スピッツのしろくんとお父さん。
パラパラ雨が降ったり止んだりすっきりしない空模様でしたが、しろくんの先輩ワンコ、リリーちゃんの旅立ちを見届けると…急に青空が見えてきました。
「収骨までおまかせします。私は家でもう1頭いる子と待っています。」
リリーちゃんをお家まで送るとお父さんたちが歩いてきました。
「はじめまして。リリーちゃんより2周り位大きいんだね。お名前は?」
「しろです。白いからしろでいいかって。」
こんなに2人は自然な感じがするけれど、まだ家族になり数ヶ月だということ。
「この子は繁殖犬だったんです。おそらくずっと狭いケージの中でかろうじて生きてきたんだと思います。」
「あっ!歯が…。」
ボロボロの歯。リリーちゃんは17歳と高齢にもかかわらず、とっても立派な歯でした。ご家族が健康に気をつけ食事にも気を配ってきた愛情の証。

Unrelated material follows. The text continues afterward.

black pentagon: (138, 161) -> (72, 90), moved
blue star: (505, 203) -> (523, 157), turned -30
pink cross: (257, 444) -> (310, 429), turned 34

「この子は年齢もわからないんですよ。どんな環境に置かれていたのかも詳しくは聞きませんでした。」
「新聞記事を読んで決めていたから。」
〝繁殖犬〟〝レスキュー〟〝里親募集〟〝終生飼育〟
もう充分でした。お父さんは言いました。
「この子の寿命が尽きるのが明日でも10年後でも構わない。年齢がいくつとか、歯がボロボロとか、そんなことも構わないんです。」
「今幸せにしたいと思いました。」
しろくん、よかったね。本当によかったね。まだ家の中では興奮したり時々暴れたくなっちゃうこともあるけれど、少しずつ、少しずつ。お父さんもお母さんも、キミの全てを受け入れてくれるから。だから大丈夫。たくさん新鮮な空気吸って、鳥の声や飛行機の音も聞いて、花や草や土の匂い、これから始めての雪も全部好きなだけ楽しむことができるよ!
それにね、大きな優しい手で毎日撫でてもらおうね。
「可愛いね、賢いね、えらいね、すごいね。」
たくさん声をかけてくれるよ。
だから安心して、ゆっくりゆっくり生きるんだよ。
そして、もし余裕ができたら。リリーちゃんの祭壇前で涙を流すお父さん、お母さんに、そうっと寄り添ってあげてね。